**WORK TO BE COMPLETED**. Please write out every record exactly, but keep any images out of it.

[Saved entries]
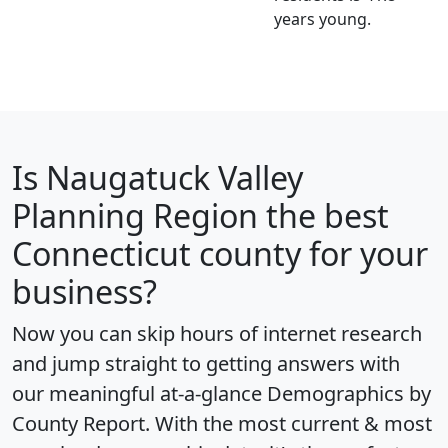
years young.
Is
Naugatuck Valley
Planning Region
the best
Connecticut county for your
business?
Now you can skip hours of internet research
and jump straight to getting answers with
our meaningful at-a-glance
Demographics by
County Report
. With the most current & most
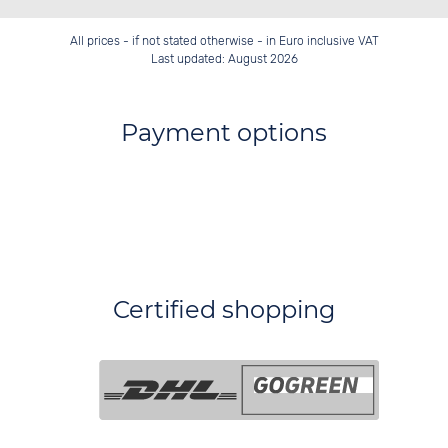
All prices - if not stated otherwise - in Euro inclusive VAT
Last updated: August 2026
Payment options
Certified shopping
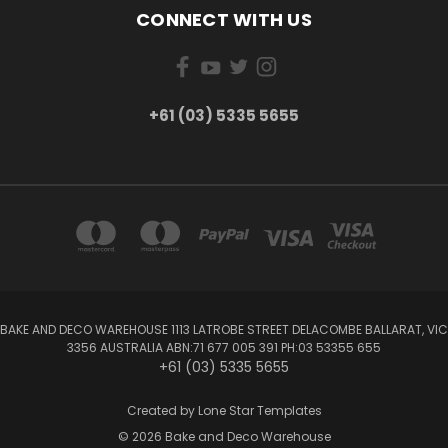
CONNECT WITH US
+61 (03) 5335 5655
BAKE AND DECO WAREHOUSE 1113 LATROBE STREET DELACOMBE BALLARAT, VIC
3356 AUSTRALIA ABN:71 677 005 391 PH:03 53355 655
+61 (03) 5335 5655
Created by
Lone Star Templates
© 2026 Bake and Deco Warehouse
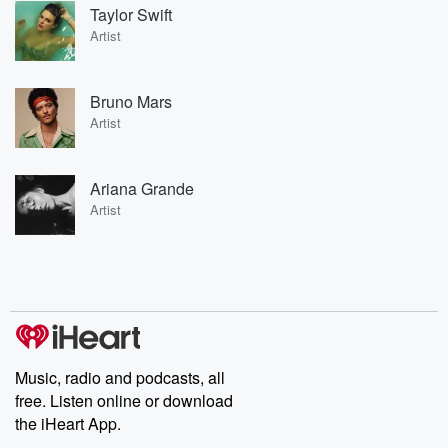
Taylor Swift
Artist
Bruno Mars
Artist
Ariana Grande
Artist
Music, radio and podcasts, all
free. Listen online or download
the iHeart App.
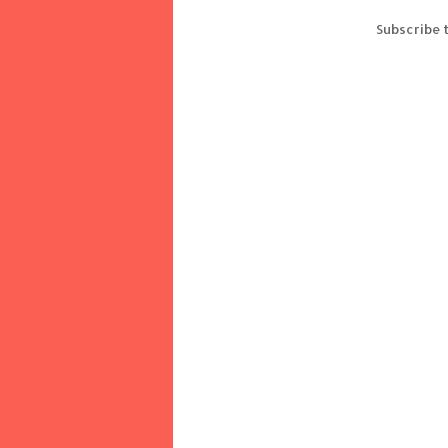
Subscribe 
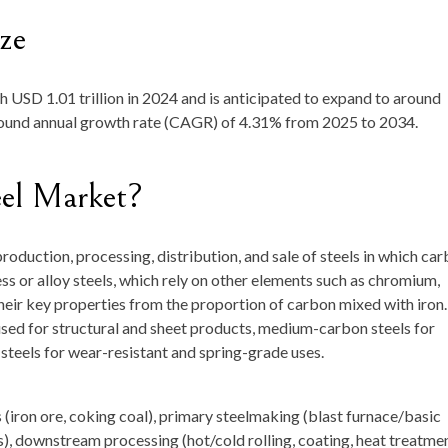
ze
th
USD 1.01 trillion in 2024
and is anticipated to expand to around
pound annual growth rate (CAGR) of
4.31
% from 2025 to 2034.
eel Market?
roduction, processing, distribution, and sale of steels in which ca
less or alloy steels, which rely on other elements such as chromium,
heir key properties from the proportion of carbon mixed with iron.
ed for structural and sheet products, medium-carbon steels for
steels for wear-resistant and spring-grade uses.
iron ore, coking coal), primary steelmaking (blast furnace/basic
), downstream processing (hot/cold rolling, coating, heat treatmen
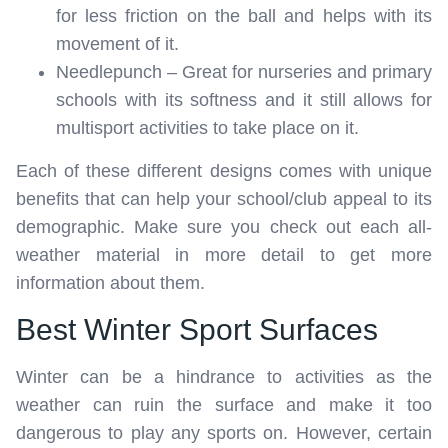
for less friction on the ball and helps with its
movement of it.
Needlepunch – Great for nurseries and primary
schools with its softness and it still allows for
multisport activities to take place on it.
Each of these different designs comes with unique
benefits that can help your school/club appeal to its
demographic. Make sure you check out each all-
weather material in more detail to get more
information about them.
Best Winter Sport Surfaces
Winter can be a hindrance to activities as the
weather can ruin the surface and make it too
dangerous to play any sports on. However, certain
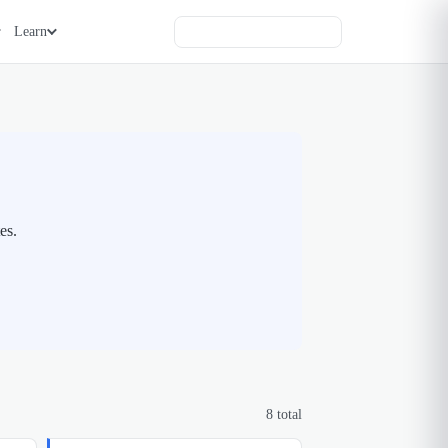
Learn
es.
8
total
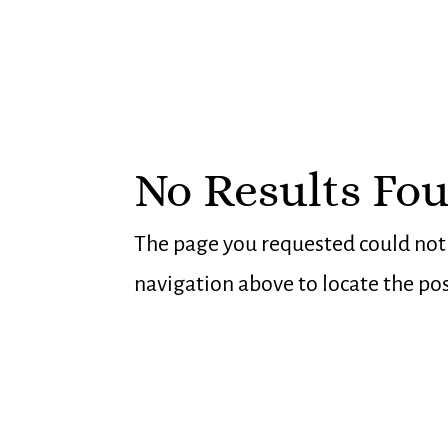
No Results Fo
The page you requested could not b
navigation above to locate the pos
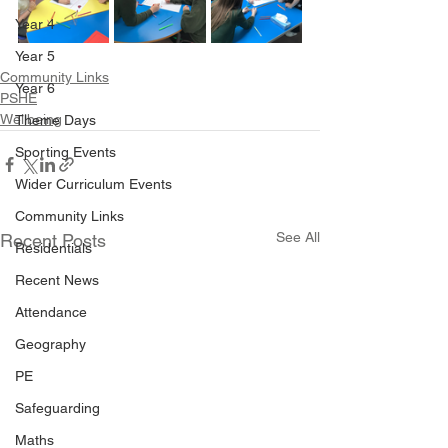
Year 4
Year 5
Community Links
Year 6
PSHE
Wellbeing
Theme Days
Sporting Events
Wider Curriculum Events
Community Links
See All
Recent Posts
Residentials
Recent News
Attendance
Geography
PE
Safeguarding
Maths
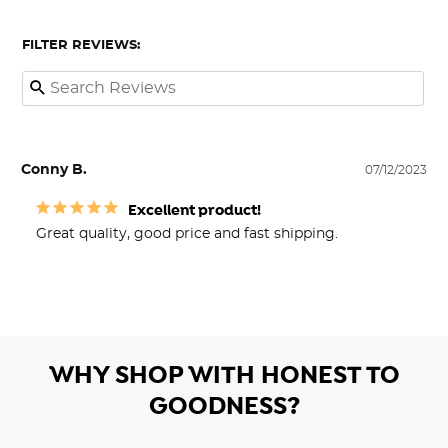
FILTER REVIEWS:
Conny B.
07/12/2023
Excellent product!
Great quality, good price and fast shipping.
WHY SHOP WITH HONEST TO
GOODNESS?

**FINAL ANSWER**.
years young.
Is
Naugatuck Valley
Planning Region
the best
Connecticut county for your
business?
Now you can skip hours of internet research
and jump straight to getting answers with
our meaningful at-a-glance
Demographics by
County Report
. With the most current & most
All prices - if not stated otherwise - in Euro inclusive VAT
Last updated: August 2026
Payment options
Certified shopping
CONNECT WITH US
+61 (03) 5335 5655
BAKE AND DECO WAREHOUSE 1113 LATROBE STREET DELACOMBE BALLARAT, VIC
3356 AUSTRALIA ABN:71 677 005 391 PH:03 53355 655
+61 (03) 5335 5655
Created by
Lone Star Templates
© 2026 Bake and Deco Warehouse
Taylor Swift
Artist
Bruno Mars
Artist
Ariana Grande
Artist
Music, radio and podcasts, all
free. Listen online or download
the iHeart App.
Subscribe 
ze
th
USD 1.01 trillion in 2024
and is anticipated to expand to around
pound annual growth rate (CAGR) of
4.31
% from 2025 to 2034.
eel Market?
roduction, processing, distribution, and sale of steels in which ca
less or alloy steels, which rely on other elements such as chromium,
heir key properties from the proportion of carbon mixed with iron.
ed for structural and sheet products, medium-carbon steels for
steels for wear-resistant and spring-grade uses.
iron ore, coking coal), primary steelmaking (blast furnace/basic
), downstream processing (hot/cold rolling, coating, heat treatmen
for less friction on the ball and helps with its
movement of it.
Needlepunch – Great for nurseries and primary
schools with its softness and it still allows for
multisport activities to take place on it.
Each of these different designs comes with unique
benefits that can help your school/club appeal to its
demographic. Make sure you check out each all-
weather material in more detail to get more
information about them.
Best Winter Sport Surfaces
Winter can be a hindrance to activities as the
weather can ruin the surface and make it too
dangerous to play any sports on. However, certain
Learn
es.
8
total
No Results Fo
The page you requested could not b
navigation above to locate the pos
Year 4
Year 5
Community Links
Year 6
PSHE
Wellbeing
Theme Days
Sporting Events
Wider Curriculum Events
Community Links
See All
Recent Posts
Residentials
Recent News
Attendance
Geography
PE
Safeguarding
Maths
FILTER REVIEWS:
Conny B.
07/12/2023
Excellent product!
Great quality, good price and fast shipping.
WHY SHOP WITH HONEST TO
GOODNESS?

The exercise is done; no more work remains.